A pendulum consists of an object of mass 1.07 kg that hangs at the end of a massless bar, a distance 1.14 m from the pivot point. Calculate the magnitude of the torque due to gravity about the pivot point if the bar makes an angle of 22° with the vertical.
torque = weightpendulum*cos22*1.14
= 1.07 kg x cos22 x 1.14 kg
= -1.22 kg
= 1.22 kg
Why am I getting this answer incorrect?
Since when is weight measured in kilograms?
I tried Newtons (N) as well
It seems like you made a slight error in your calculation. Let's go through the steps again to find the correct answer.
The torque due to gravity is given by the formula:
torque = weight * lever arm * sin(angle)
In this case, the weight of the pendulum is equal to the gravitational force acting on it, which can be calculated as:
weight = mass * gravity
where:
mass = 1.07 kg (given)
gravity = 9.8 m/s^2 (standard acceleration due to gravity)
Substituting these values, we have:
weight = 1.07 kg * 9.8 m/s^2 = 10.486 kg·m/s^2
Next, we need to calculate the lever arm, which is the perpendicular distance between the pivot point and the line of action of the weight. In this case, the bar has a length of 1.14 m, and it makes an angle of 22° with the vertical.
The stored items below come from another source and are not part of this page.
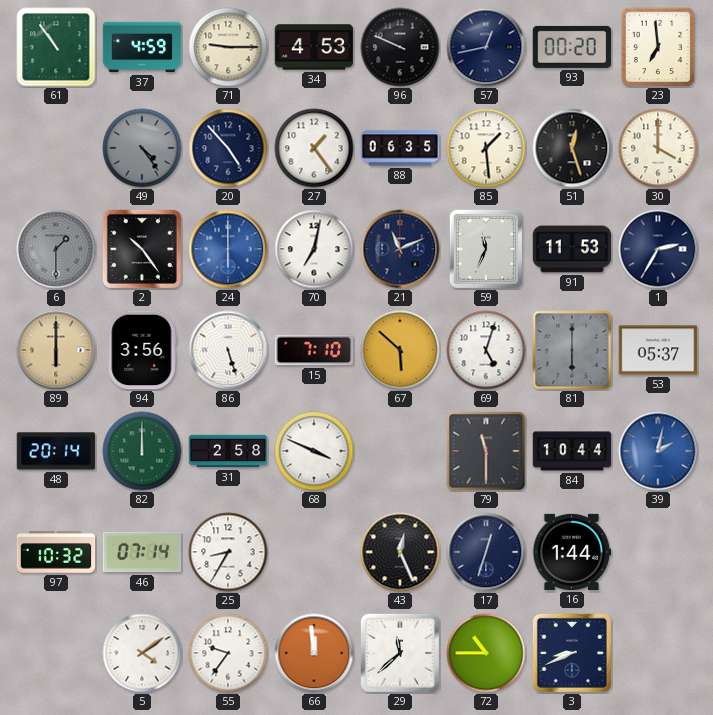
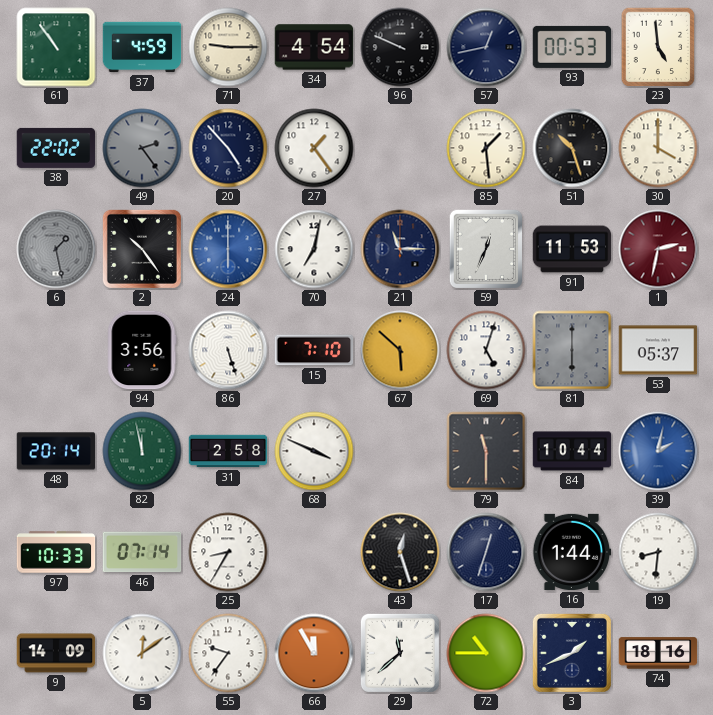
34: 4:53 -> 4:54
93: 00:20 -> 00:53
23: 6:59 -> 4:59
38: none -> 22:02
49: 4:24 -> 2:24
88: 06:35 -> none
51: 12:27 -> 10:27
6: 1:30 -> 1:28
21: 11:11 -> 11:15
59: 11:34 -> 12:34
1: 2:35 -> 2:32
1 dial: navy -> burgundy
89: 6:00 -> none
82: 12:00 -> 11:58
97: 10:32 -> 10:33
43: 12:26 -> 12:27
19: none -> 8:31
9: none -> 14:09
5: 4:09 -> 12:09
66: 11:59 -> 11:55
3: 8:41 -> 1:41
74: none -> 18:16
To find the lever arm, we need to calculate the horizontal component of the bar's length:
lever arm = length * cos(angle)
lever arm = 1.14 m * cos(22°)
lever arm = 1.14 m * 0.927
lever arm = 1.055 m
Finally, we can substitute these values back into the torque formula:
torque = 10.486 kg·m/s^2 * 1.055 m * sin(22°)
Using a calculator, we can find that sin(22°) is approximately 0.3746.
torque ≈ 10.486 kg·m/s^2 * 1.055 m * 0.3746
torque ≈ 3.946 N·m
Therefore, the correct magnitude of the torque due to gravity about the pivot point is approximately 3.946 N·m.